Rexx Life Raj is Refined Musically & Emotionally | Father Figure 3
Evan Dale // Nov 7, 2019
Prolific is the word when it comes to Hip-Hop / R&B transcendentalist, Rexx Life Raj. His range is the reason for that. Musically, the Berkeley, California modernist is an unpredictable force floating effortlessly here with vocals and there with raps, but always experimentally a new version of himself. Emotionally, his music is in touch with his sensitivities and finds a relatable root regardless of thematic direction. And in project form, Rexx Life Raj is an in-depth mirror towards himself while simultaneously a projection of Hip-Hop and R&B’s grey area heading direction.
His newest album is Father Figure 3: Somewhere Out There.

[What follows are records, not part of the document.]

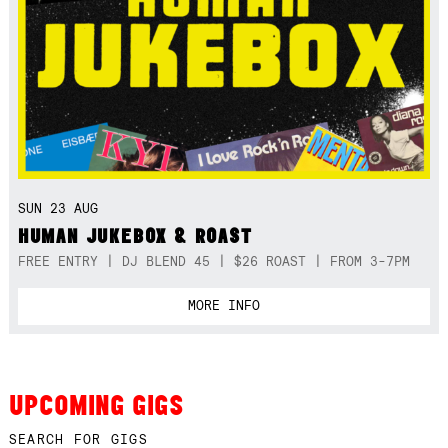
SUN 23 AUG
HUMAN JUKEBOX & ROAST
FREE ENTRY | DJ BLEND 45 | $26 ROAST | FROM 3-7PM
MORE INFO
UPCOMING GIGS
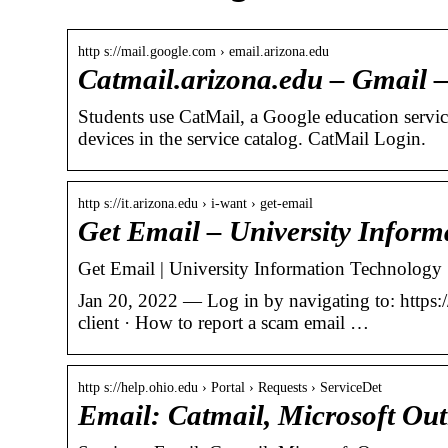
http s://mail.google.com › email.arizona.edu
Catmail.arizona.edu – Gmail 
Students use CatMail, a Google education servi
devices in the service catalog. CatMail Login.
http s://it.arizona.edu › i-want › get-email
Get Email – University Inform
Get Email | University Information Technology 
Jan 20, 2022 — Log in by navigating to: https:/
client · How to report a scam email …
http s://help.ohio.edu › Portal › Requests › ServiceDet
Email: Catmail, Microsoft Out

The third installment of a Father Figure album series interlaced with a trio other EP’s and LP’s over the past half-decade, Father Figure 3 is as all of his projects have been: an evolution of himself musically through his honest life experiences since the last. Where last year, he went off menu, dropping an homage to the West Coast old school with California Poppy, brimming with Dre-reminiscent synths and an unforgettable verse on Sprinkle Me from fellow Central Coast figure, E-40, FF3 as a whole feels much more tied to the direction of its leading singles – soul-heavy and understated.
But by no means is it short on hip-hop influence and the thought-out poeticism the world has grown to expect from Raj. Verse after verse remind just how underrated he is as a lyricist. After all, few if any current figments of the hip-hop spectrum are more comfortable with and open in discussing life than he is. Never Change – his first single in the wake of California Poppy – though not included in the FF3 playbill – is definitely the guiding direction for the project at large. Like a screenplay divulging his experiences traveling the world with his crew, Raj’s verses delineate what he’s done and who that’s made him in 2019. Tracks from FF3 like Somewhere in Paris explore the same thematic direction, fit with humble braggadocio on the hook that still invites a more mainstream, less provocative ear to even his deepest tracks.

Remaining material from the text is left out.